For large language models, these data is textbook. For example, Openai’s GPT-3.5, which was released in 2023, has trained about 570GB of text data from Common Crawl, a repository equivalent to about 300 billion words from books, online articles, Wikipedia, and other web pages. I did it.
Progress models such as R1 and O1 are upgrade versions of standard LLMs that re -evaluate and re -evaluate logic using methods called “thinking chains”, and can be worked on more accurately with more complex tasks.
This has gained popularity among scientists and engineers who are trying to integrate AI into their work.
However, unlike Chatgpt’s O1, DeepSeek is an “open weight” model, and (although the training data remains uniquely), users can change and change the algorithm. Similarly, what is important is the price reduction for users. 27 times less than O1.
In addition to its performance, the hype -advertising around DeepSeek comes from its cost efficiency. The model shoe hig budget is a budget of tens of millions to hundreds of millions to hundreds of millions to hundreds of millions to hundreds to hundreds to hundreds to hundreds to hundreds to hundreds to hundreds to hundreds to hundreds to hundreds to hundreds to hundreds to hundreds to hundreds to hundreds to hundreds to hundreds to hundreds to hundreds to hundreds to hundreds to hundreds to hundreds to rivals?
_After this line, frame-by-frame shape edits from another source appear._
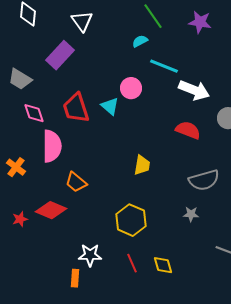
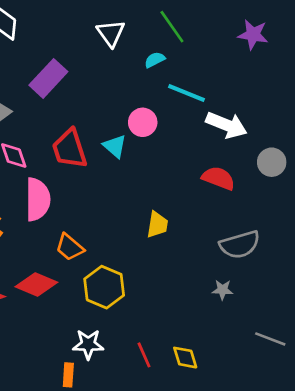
white triangle: (82, 21) -> (111, 33), moved
purple star: (200, 22) -> (253, 35), moved
yellow hexagon: (131, 220) -> (104, 287), moved

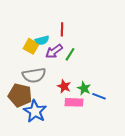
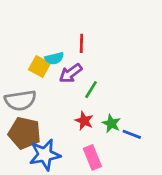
green line: (70, 54) -> (91, 90), moved
gray semicircle: (34, 75) -> (20, 100), moved
pink rectangle: (74, 102) -> (92, 157), moved, turned 66
blue star: (35, 111) -> (45, 155), turned 30

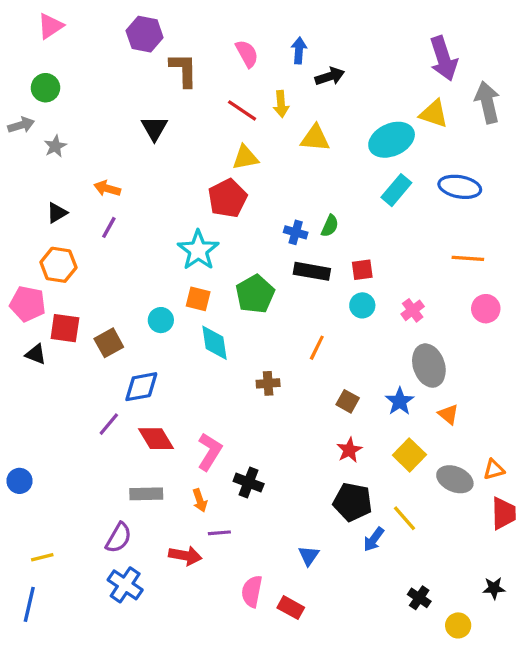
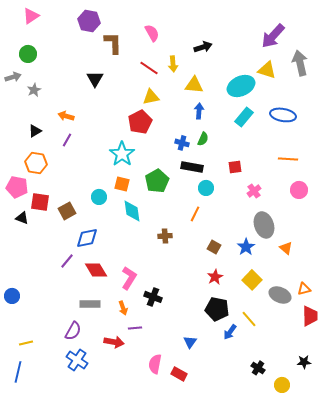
blue arrow: (299, 50) -> (199, 111), moved
purple arrow: (444, 58) -> (273, 36), turned 60
red square: (362, 270) -> (235, 167), moved
cyan circle: (362, 305) -> (206, 188), moved
orange triangle: (448, 414) -> (286, 248), moved

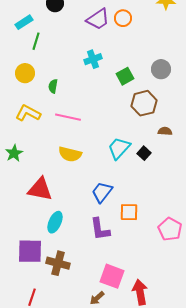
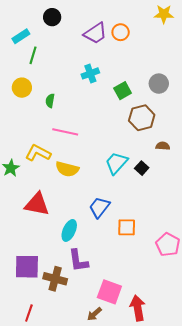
yellow L-shape: (28, 113) -> (38, 153), moved
cyan ellipse: (55, 222) -> (69, 230), moved
purple L-shape: (100, 229) -> (78, 261), moved

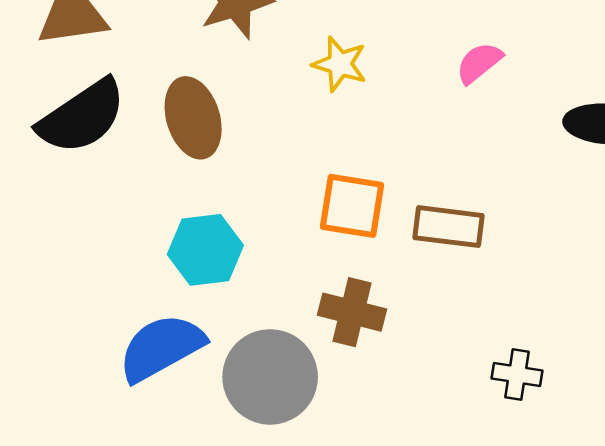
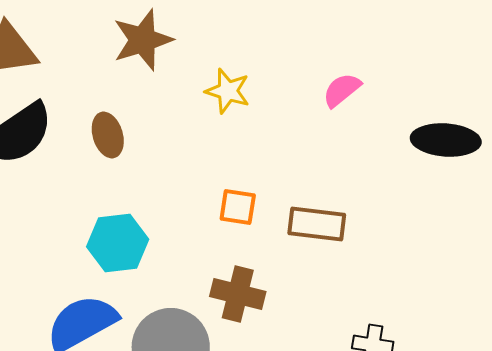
brown ellipse: (193, 118) -> (108, 135), size x0.7
orange square: (352, 206) -> (238, 207), size x0.7

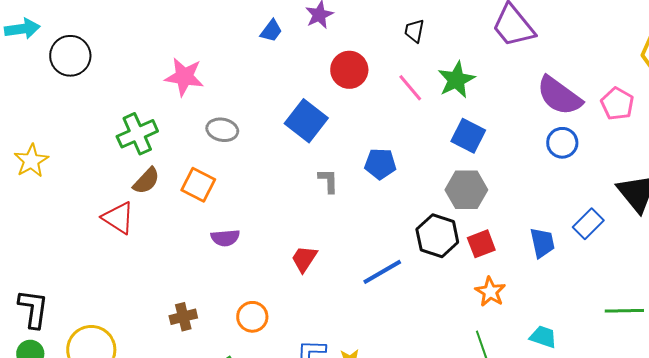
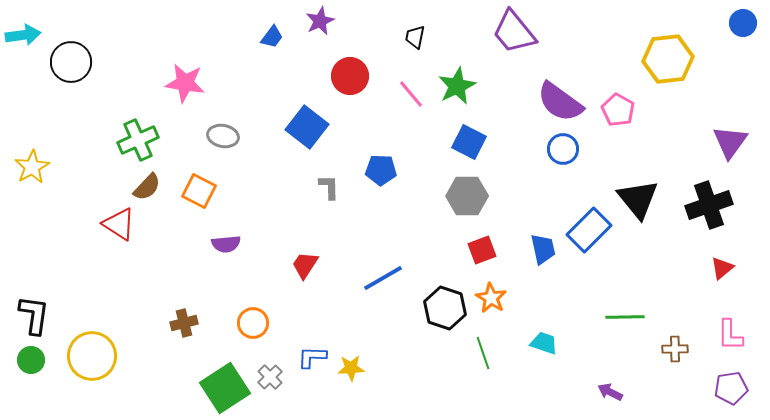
blue rectangle: (588, 224) -> (589, 230), size x1.4
black hexagon: (437, 236) -> (445, 308), moved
Furthermore, with US exports, which restricts access to Chinese companies’ best AI computing chips, R1 developers will build more smart and energy -efficient algorithms to make up for the lack of computing. I was forced to do that. Chatgpt is reportedly required a 10,000 NVIDIA GPU to handle training data. DeepSeek engineers say they achieved similar results in just 2,000.
I don’t know how much this is converted to useful scientific and technical applications, or whether DeepSeek simply trained the model to the ACE benchmark test. Scientists and AI investors are watching carefully.